Agree with previous answer. Get and OBD scanning tool to try and identify which one it is. Then perform the following:
- Identify the specific o2 sensor that you want to do the oxygen sensor test on. Depending on the year of your car there could be up to 5 o2 sensors located along the exhaust system. Fortunately, the computer DTC will pinpoint the specific o2 sensor that needs to be tested. Using the DTC, you can refer to your owner’s manual to locate the sensor. Your owner’s manual will also identify the signal wire as many o2 sensors have multiple wires connected to it.
- You will need a 10-megaohm impedance digital voltmeter for testing the o2 sensor. You should set it to the millivolt (mV) DC scale.
- Now start the car and let it run until it reaches operating temperature. This may take up to 20 minutes.

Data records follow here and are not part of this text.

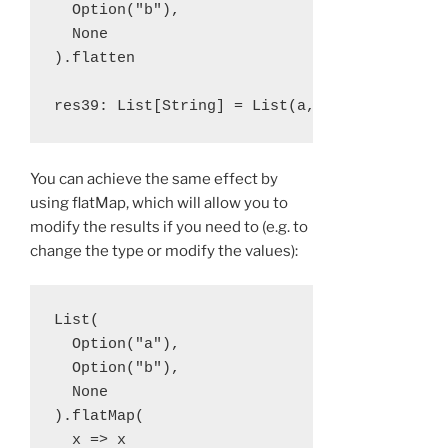
  Option("b"), 

  None

).flatten

You can achieve the same effect by
using flatMap, which will allow you to
modify the results if you need to (e.g. to
change the type or modify the values):
List(

  Option("a"), 

  Option("b"), 

  None

).flatMap(

  x => x
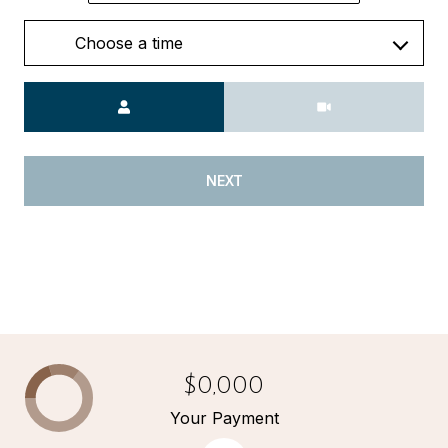
Choose a time
Meeting Type
NEXT
$0,000
Your Payment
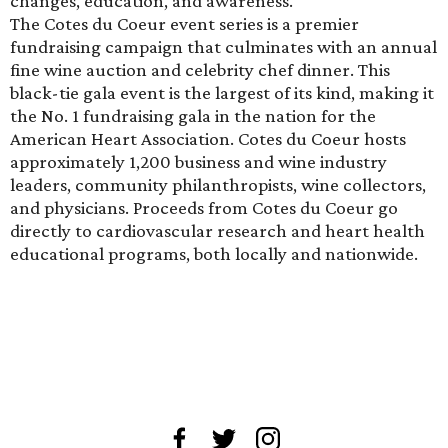
changes, education, and awareness.
The Cotes du Coeur event series is a premier
fundraising campaign that culminates with an annual
fine wine auction and celebrity chef dinner. This
black-tie gala event is the largest of its kind, making it
the No. 1 fundraising gala in the nation for the
American Heart Association. Cotes du Coeur hosts
approximately 1,200 business and wine industry
leaders, community philanthropists, wine collectors,
and physicians. Proceeds from Cotes du Coeur go
directly to cardiovascular research and heart health
educational programs, both locally and nationwide.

- Once you have reached operating temperature, turn off the engine. Now connect the red probe to the o2 sensor’s signal wire and the black probe to a good ground. Please use caution when connecting the probes as the engine and exhaust system will be extremely hot.
- To perform the actual test, start the car again and check the voltmeter’s voltage readings. The o2 sensor’s voltage should fluctuate within the 100mV – 900mV (0.10V to 0.90V) range. If it is within this range, the o2 sensor is operating normally and you can stop testing. In case it is not within range, there is either an engine problem (loose hose) or the o2 sensor is bad. If it appears to be bad, continue with the next steps.

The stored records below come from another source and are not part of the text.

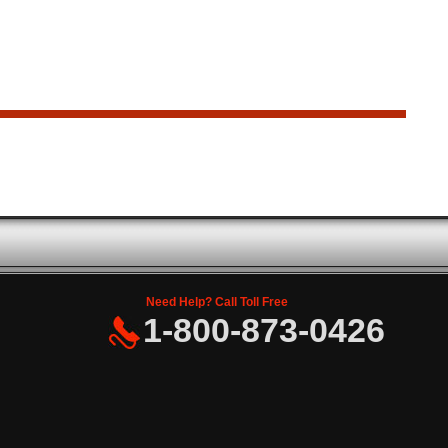
Need Help? Call Toll Free
1-800-873-0426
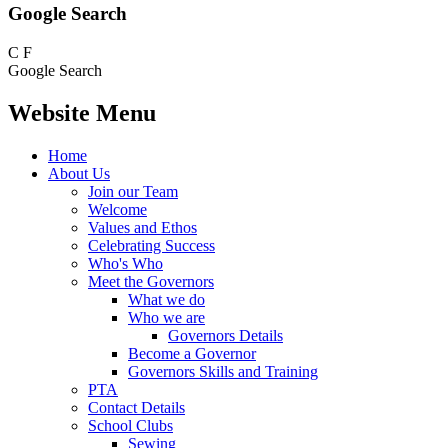
Google Search
C
F
Google Search
Website Menu
Home
About Us
Join our Team
Welcome
Values and Ethos
Celebrating Success
Who's Who
Meet the Governors
What we do
Who we are
Governors Details
Become a Governor
Governors Skills and Training
PTA
Contact Details
School Clubs
Sewing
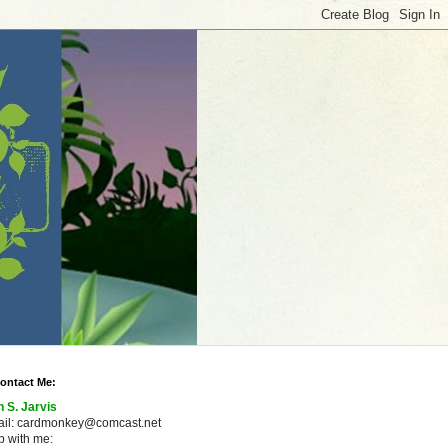
ontact Me:
n S. Jarvis
ail: cardmonkey@comcast.net
 with me:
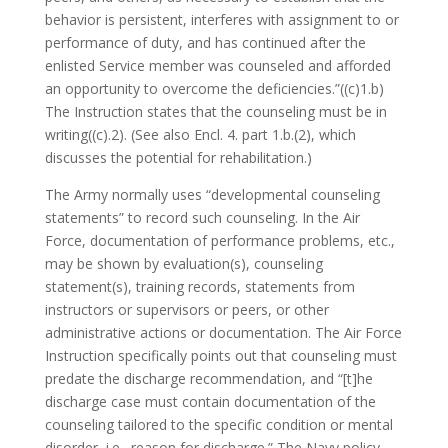
behavior is persistent, interferes with assignment to or
performance of duty, and has continued after the
enlisted Service member was counseled and afforded
an opportunity to overcome the deficiencies.”((c)1.b)
The Instruction states that the counseling must be in
writing((c).2). (See also Encl. 4. part 1.b.(2), which
discusses the potential for rehabilitation.)
The Army normally uses “developmental counseling
statements” to record such counseling. In the Air
Force, documentation of performance problems, etc.,
may be shown by evaluation(s), counseling
statement(s), training records, statements from
instructors or supervisors or peers, or other
administrative actions or documentation. The Air Force
Instruction specifically points out that counseling must
predate the discharge recommendation, and “[t]he
discharge case must contain documentation of the
counseling tailored to the specific condition or mental
disorder, i.e., reason for discharge.” The Navy policy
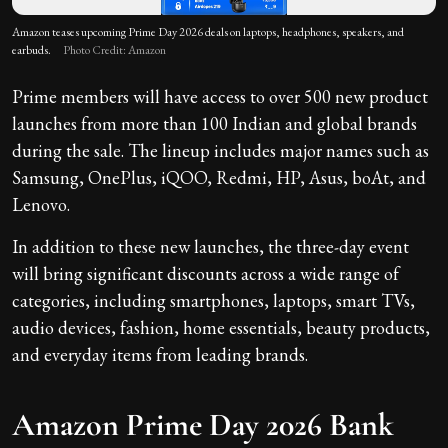
Amazon teases upcoming Prime Day 2026 deals on laptops, headphones, speakers, and
earbuds.
Photo Credit: Amazon
Prime members will have access to over 500 new product
launches from more than 100 Indian and global brands
during the sale. The lineup includes major names such as
Samsung, OnePlus, iQOO, Redmi, HP, Asus, boAt, and
Lenovo.
In addition to these new launches, the three-day event
will bring significant discounts across a wide range of
categories, including smartphones, laptops, smart TVs,
audio devices, fashion, home essentials, beauty products,
and everyday items from leading brands.
Amazon Prime Day 2026 Bank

- Test the o2 sensor response to a lean fuel consumption situation. Disconnect the hose from the positive crankcase ventilation (PVC) valve which is located on the valve cover. This will allow more air into the engine so the voltmeter should read close to 200mV (0.20V). If the voltmeter does not respond, the o2 sensor is not functioning properly.
- Reconnect the PVC hose to test the o2 sensor’s response to a rich fuel consumption situation. To do this disconnect the plastic hose connection to the air cleaner assembly. Block the hose connection opening with a rag in order to reduce the amount of air going into the engine.
- Check the voltmeter. It should read close to 800mV (0.08V) due to the reduction of oxygen entering the engine. If the o2 sensor does not respond this way, it is not functioning properly.
- Reconnect the hose to the air cleaner.
- If the o2 sensor responded correctly to the lean and rich fuel tests, another component could be causing the problem. The potential issues could be a vacuum leak, ignition system or something similar. Obviously, if the o2 sensor did not respond properly then it is bad and will need to be replaced
As to the speedometer/odometer, sounds like a possible issue in the connection between the vehicle.speed sensor (VSS) and the dash cluster. Make sure connections are secure, not corroded, and if need be, disconnect from.cluster and sensor, and do a continuity check on wires to see if maybe one wire is.broken. if it is while driving it could occasionally touch together allowing it to intermittently send signal to the speedometer.